Nos nossos dias, tudo parece prenhe do seu contrário. Observamos que maquinaria dotada do maravilhoso poder de encurtar e de fazer frutificar o trabalho humano o leva à fome e a um excesso de trabalho. As novas fontes de riqueza transformam-se, por estranho e misterioso encantamento, em fontes de carência. Os triunfos da arte parecem ser comprados à custa da perda do caráter. Ao mesmo ritmo que a humanidade domina a natureza, o homem parece tornar-se escravo de outros homens ou da sua própria infâmia. Mesmo a luz pura da ciência parece incapaz de brilhar a não ser sobre o fundo escuro da ignorância. Todo o nosso engenho e progresso parecem resultar na dotação das forças materiais com vida intelectual e na redução embrutecedora da vida humana a uma força material.

Este antagonismo entre a indústria e a ciência modernas, por um lado, e a miséria e a dissolução modernas, por outro; este antagonismo entre os poderes produtivos e as relações sociais da nossa época é um fato palpável, esmagador, e que não é para ser controvertido. Alguns partidos podem lamentar-se disso; outros podem desejar ver-se livres das artes modernas, a fim de se verem livres dos conflitos modernos. Ou podem imaginar que tão assinalável progresso na indústria requer que seja completado por uma igualmente assinalável regressão na política.
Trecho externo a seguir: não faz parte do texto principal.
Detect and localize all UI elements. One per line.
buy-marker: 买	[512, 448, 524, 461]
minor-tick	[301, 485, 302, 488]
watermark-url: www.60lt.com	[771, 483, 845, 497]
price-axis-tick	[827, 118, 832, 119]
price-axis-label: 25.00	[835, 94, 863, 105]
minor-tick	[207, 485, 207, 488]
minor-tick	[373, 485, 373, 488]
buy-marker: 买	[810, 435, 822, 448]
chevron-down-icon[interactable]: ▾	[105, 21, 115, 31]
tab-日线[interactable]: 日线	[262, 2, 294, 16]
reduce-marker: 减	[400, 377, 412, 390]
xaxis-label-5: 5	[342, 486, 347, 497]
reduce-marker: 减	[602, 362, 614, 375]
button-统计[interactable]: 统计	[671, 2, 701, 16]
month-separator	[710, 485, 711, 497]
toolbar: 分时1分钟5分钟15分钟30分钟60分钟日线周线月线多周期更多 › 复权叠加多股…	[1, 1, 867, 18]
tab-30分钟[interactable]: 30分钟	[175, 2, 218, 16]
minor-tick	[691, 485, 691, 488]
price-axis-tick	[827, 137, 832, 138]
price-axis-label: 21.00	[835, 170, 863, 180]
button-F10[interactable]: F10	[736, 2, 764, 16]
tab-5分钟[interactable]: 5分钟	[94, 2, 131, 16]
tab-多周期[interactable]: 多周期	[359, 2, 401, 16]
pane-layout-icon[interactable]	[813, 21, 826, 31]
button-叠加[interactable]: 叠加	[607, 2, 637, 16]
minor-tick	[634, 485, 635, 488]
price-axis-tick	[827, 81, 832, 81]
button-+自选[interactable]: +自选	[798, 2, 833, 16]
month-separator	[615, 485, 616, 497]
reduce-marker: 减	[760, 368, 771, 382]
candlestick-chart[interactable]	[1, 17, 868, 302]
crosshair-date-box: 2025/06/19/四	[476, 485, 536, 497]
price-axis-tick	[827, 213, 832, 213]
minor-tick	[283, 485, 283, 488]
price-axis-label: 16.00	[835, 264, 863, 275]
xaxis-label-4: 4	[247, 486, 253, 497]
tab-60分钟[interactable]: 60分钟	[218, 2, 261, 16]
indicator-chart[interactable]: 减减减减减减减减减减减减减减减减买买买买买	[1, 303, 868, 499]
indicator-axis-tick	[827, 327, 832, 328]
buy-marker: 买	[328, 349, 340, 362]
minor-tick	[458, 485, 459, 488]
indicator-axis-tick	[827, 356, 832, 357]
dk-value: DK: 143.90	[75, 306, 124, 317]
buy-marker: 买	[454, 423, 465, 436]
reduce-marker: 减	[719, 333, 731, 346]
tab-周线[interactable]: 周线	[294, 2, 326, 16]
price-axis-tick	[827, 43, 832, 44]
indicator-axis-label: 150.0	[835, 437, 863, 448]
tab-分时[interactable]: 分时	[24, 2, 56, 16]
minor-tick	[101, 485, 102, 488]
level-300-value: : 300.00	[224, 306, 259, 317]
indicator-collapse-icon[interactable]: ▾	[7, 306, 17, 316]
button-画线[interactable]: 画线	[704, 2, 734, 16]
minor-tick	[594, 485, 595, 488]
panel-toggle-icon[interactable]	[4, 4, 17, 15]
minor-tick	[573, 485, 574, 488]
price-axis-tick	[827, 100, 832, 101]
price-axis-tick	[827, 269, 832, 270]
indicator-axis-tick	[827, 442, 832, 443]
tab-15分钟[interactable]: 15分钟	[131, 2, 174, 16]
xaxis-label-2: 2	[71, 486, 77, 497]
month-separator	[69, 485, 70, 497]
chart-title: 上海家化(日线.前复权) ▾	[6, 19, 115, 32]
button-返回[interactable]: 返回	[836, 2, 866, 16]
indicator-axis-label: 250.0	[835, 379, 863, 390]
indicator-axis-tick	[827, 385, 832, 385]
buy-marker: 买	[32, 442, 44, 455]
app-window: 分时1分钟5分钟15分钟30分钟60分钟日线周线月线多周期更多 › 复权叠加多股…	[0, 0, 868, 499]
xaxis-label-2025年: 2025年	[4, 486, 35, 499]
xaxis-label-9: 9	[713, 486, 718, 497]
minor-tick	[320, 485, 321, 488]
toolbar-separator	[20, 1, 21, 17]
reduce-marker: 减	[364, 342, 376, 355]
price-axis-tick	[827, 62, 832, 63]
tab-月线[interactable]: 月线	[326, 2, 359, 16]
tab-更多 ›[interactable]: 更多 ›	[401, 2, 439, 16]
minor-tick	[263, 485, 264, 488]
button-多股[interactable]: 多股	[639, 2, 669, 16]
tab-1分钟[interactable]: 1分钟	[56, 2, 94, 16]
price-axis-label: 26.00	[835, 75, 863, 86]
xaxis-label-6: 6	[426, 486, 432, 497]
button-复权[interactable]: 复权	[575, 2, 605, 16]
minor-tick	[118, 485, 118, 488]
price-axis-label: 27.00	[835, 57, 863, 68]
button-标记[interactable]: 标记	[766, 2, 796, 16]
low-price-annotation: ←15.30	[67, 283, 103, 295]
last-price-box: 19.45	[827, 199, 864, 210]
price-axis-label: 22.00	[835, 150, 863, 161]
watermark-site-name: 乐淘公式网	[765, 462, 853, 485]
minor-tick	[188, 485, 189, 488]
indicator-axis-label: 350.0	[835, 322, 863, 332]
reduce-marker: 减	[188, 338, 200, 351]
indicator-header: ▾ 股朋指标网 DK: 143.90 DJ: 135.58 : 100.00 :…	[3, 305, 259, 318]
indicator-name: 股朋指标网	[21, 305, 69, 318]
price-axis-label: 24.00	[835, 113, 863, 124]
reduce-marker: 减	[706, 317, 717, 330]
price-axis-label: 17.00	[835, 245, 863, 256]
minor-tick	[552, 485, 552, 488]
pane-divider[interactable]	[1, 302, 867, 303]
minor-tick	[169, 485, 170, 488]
Pela nossa parte, não nos engana a forma do espírito astucioso que continua a marcar todas estas contradições. Sabemos que, para trabalharem bem, as novas forças da sociedade apenas precisam ser dominadas por novos homens – que são os operários. Eles são tanto uma invenção dos tempos modernos como a própria maquinaria. Nos sinais que desorientam a classe média, a aristocracia e os pobres profetas da regressão, reconhecemos o nosso bom amigo, Robin Goodfellow[1], a velha toupeira que sabe trabalhar a terra tão rapidamente, esse digno sapador – a Revolução.
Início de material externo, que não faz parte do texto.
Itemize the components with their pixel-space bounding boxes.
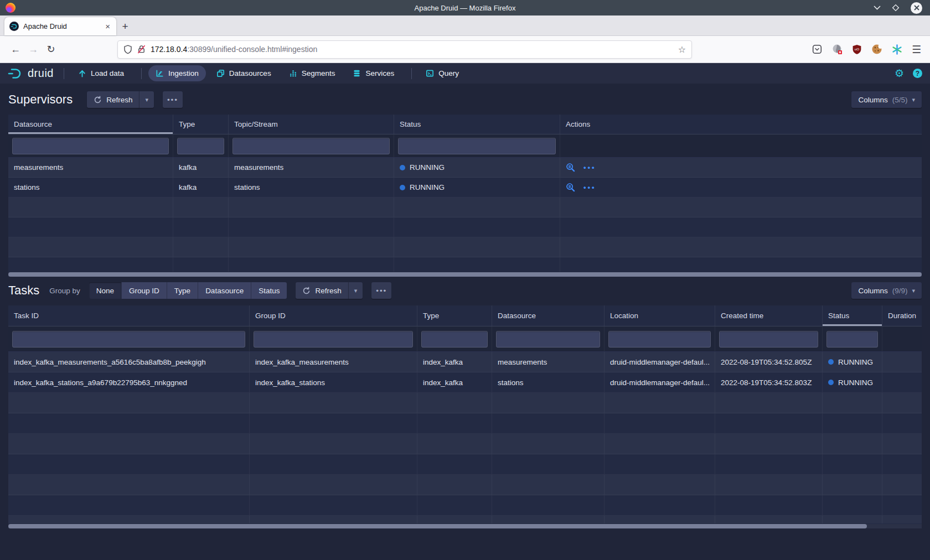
ublock-icon[interactable]: uO: [852, 44, 862, 55]
filter-group-id-input[interactable]: [254, 331, 413, 348]
asterisk-extension-icon[interactable]: [892, 44, 902, 55]
header-topic-stream[interactable]: Topic/Stream: [229, 115, 394, 134]
task-row[interactable]: index_kafka_stations_a9a679b22795b63_nnk…: [8, 372, 922, 393]
filter-created-time-input[interactable]: [719, 331, 818, 348]
extension-disabled-icon[interactable]: [831, 44, 843, 55]
tab-close-icon[interactable]: ×: [104, 22, 111, 31]
status-text: RUNNING: [838, 378, 873, 387]
nav-divider: [411, 68, 412, 79]
filter-status-input[interactable]: [826, 331, 878, 348]
supervisors-refresh-caret-button[interactable]: ▾: [139, 91, 154, 108]
cookie-icon[interactable]: [871, 44, 882, 55]
window-maximize-icon[interactable]: [892, 4, 900, 12]
nav-item-segments[interactable]: Segments: [282, 65, 343, 81]
window-close-icon[interactable]: [911, 2, 922, 14]
supervisors-table-header: Datasource Type Topic/Stream Status Acti…: [8, 115, 922, 134]
reload-icon[interactable]: ↻: [42, 40, 60, 58]
nav-item-datasources[interactable]: Datasources: [209, 65, 278, 81]
supervisors-more-button[interactable]: •••: [163, 91, 183, 108]
header-location[interactable]: Location: [604, 305, 715, 326]
menu-hamburger-icon[interactable]: ☰: [912, 43, 921, 56]
new-tab-button[interactable]: +: [116, 17, 134, 35]
row-more-actions-icon[interactable]: •••: [583, 163, 596, 172]
header-duration[interactable]: Duration: [882, 305, 922, 326]
insecure-lock-icon[interactable]: [137, 45, 146, 54]
header-status[interactable]: Status: [394, 115, 560, 134]
filter-status-input[interactable]: [398, 138, 556, 154]
header-created-time[interactable]: Created time: [715, 305, 823, 326]
empty-row: [8, 198, 922, 217]
nav-item-ingestion[interactable]: Ingestion: [148, 65, 206, 81]
tasks-toolbar: Tasks Group by None Group ID Type Dataso…: [8, 282, 922, 299]
columns-label: Columns: [858, 96, 887, 104]
supervisor-row[interactable]: measurements kafka measurements RUNNING: [8, 158, 922, 178]
scrollbar-thumb[interactable]: [8, 272, 922, 277]
tasks-columns-button[interactable]: Columns (9/9) ▾: [851, 282, 922, 299]
url-bar[interactable]: 172.18.0.4:30899/unified-console.html#in…: [117, 40, 692, 59]
nav-item-services[interactable]: Services: [345, 65, 401, 81]
tasks-horizontal-scrollbar[interactable]: [8, 524, 922, 528]
nav-item-load-data[interactable]: Load data: [71, 65, 131, 81]
header-datasource[interactable]: Datasource: [8, 115, 173, 134]
supervisors-columns-button[interactable]: Columns (5/5) ▾: [851, 91, 922, 108]
help-icon[interactable]: ?: [913, 69, 922, 78]
header-datasource[interactable]: Datasource: [492, 305, 604, 326]
supervisor-row[interactable]: stations kafka stations RUNNING •••: [8, 178, 922, 198]
group-by-button-group: None Group ID Type Datasource Status: [89, 282, 287, 299]
bookmark-star-icon[interactable]: ☆: [678, 44, 686, 55]
detail-search-icon[interactable]: [566, 163, 575, 172]
window-minimize-icon[interactable]: [874, 6, 881, 10]
druid-brand[interactable]: druid: [8, 67, 54, 80]
header-group-id[interactable]: Group ID: [250, 305, 417, 326]
empty-row: [8, 434, 922, 454]
cell-location: druid-middlemanager-defaul...: [604, 372, 715, 392]
cell-status: RUNNING: [823, 352, 882, 372]
group-by-type-button[interactable]: Type: [167, 282, 198, 299]
filter-type-input[interactable]: [177, 138, 224, 154]
group-by-label: Group by: [49, 287, 80, 295]
back-icon[interactable]: ←: [7, 40, 24, 58]
tasks-refresh-caret-button[interactable]: ▾: [348, 282, 363, 299]
cell-topic: measurements: [229, 158, 394, 177]
forward-icon[interactable]: →: [24, 40, 42, 58]
filter-location-input[interactable]: [608, 331, 711, 348]
header-task-id[interactable]: Task ID: [8, 305, 250, 326]
supervisors-horizontal-scrollbar[interactable]: [8, 272, 922, 277]
group-by-none-button[interactable]: None: [89, 282, 122, 299]
scrollbar-thumb[interactable]: [8, 524, 867, 528]
cell-status: RUNNING: [394, 178, 560, 197]
filter-datasource-input[interactable]: [12, 138, 169, 154]
tracking-shield-icon[interactable]: [123, 45, 132, 54]
task-row[interactable]: index_kafka_measurements_a5616c5ba8afb8b…: [8, 352, 922, 372]
cell-task-id: index_kafka_measurements_a5616c5ba8afb8b…: [8, 352, 250, 372]
filter-datasource-input[interactable]: [496, 331, 600, 348]
nav-item-query[interactable]: Query: [418, 65, 466, 81]
cell-status: RUNNING: [823, 372, 882, 392]
url-text[interactable]: 172.18.0.4:30899/unified-console.html#in…: [151, 45, 317, 54]
group-by-status-button[interactable]: Status: [251, 282, 287, 299]
url-host: 172.18.0.4: [151, 45, 187, 54]
row-more-actions-icon[interactable]: •••: [583, 183, 596, 191]
header-type[interactable]: Type: [417, 305, 492, 326]
empty-row: [8, 413, 922, 434]
browser-tab[interactable]: Apache Druid ×: [4, 17, 116, 35]
pocket-icon[interactable]: [812, 44, 822, 54]
detail-search-icon[interactable]: [566, 183, 575, 192]
group-by-datasource-button[interactable]: Datasource: [198, 282, 251, 299]
header-status[interactable]: Status: [823, 305, 882, 326]
columns-label: Columns: [858, 287, 887, 295]
group-by-group-id-button[interactable]: Group ID: [122, 282, 167, 299]
running-status-dot: [400, 165, 405, 170]
cell-actions: •••: [560, 178, 922, 197]
status-text: RUNNING: [410, 183, 445, 191]
supervisors-refresh-button[interactable]: Refresh: [87, 91, 139, 108]
filter-topic-input[interactable]: [232, 138, 390, 154]
header-type[interactable]: Type: [173, 115, 229, 134]
tasks-refresh-button[interactable]: Refresh: [296, 282, 348, 299]
settings-gear-icon[interactable]: ⚙: [895, 68, 904, 79]
filter-type-input[interactable]: [421, 331, 488, 348]
window-titlebar: Apache Druid — Mozilla Firefox: [0, 0, 930, 15]
tasks-more-button[interactable]: •••: [371, 282, 391, 299]
filter-task-id-input[interactable]: [12, 331, 245, 348]
chevron-down-icon: ▾: [912, 287, 915, 294]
Os operários ingleses são os primeiros filhos da indústria moderna. Certamente que não serão, então, os últimos a ajudar a revolução social produzida por essa indústria, uma revolução que significa a emancipação da sua própria classe em todo o mundo, que é tão universal como a dominação do capital e a escravidão assalariada. Eu conheço as lutas heróicas por que a classe operária inglesa passou desde os meados do século XVIII – lutas menos celebradas, porque são amortalhadas em obscuridade e abafadas pelo historiador da classe média. Para vingar as malfeitorias da classe dominante havia na Idade Média, na Alemanha, um tribunal secreto, chamado “Vehmgericht”. Se se visse uma cruz encarnada a marcar uma casa, as pessoas sabiam que seu proprietário estava condenado pelo “Vehm”. Todas as casas da Europa estão hoje marcadas com a misteriosa cruz encarnada. A História é o juiz – o seu executor é o proletário.


[1]Robin Goodfellow: ser lendário que, segundo a crença popular inglesa, protegia e ajudava os homens. Ele é visto, por exemplo, em ação como Puck na peça de Shakespeare Sonho de Uma Noite de Verão.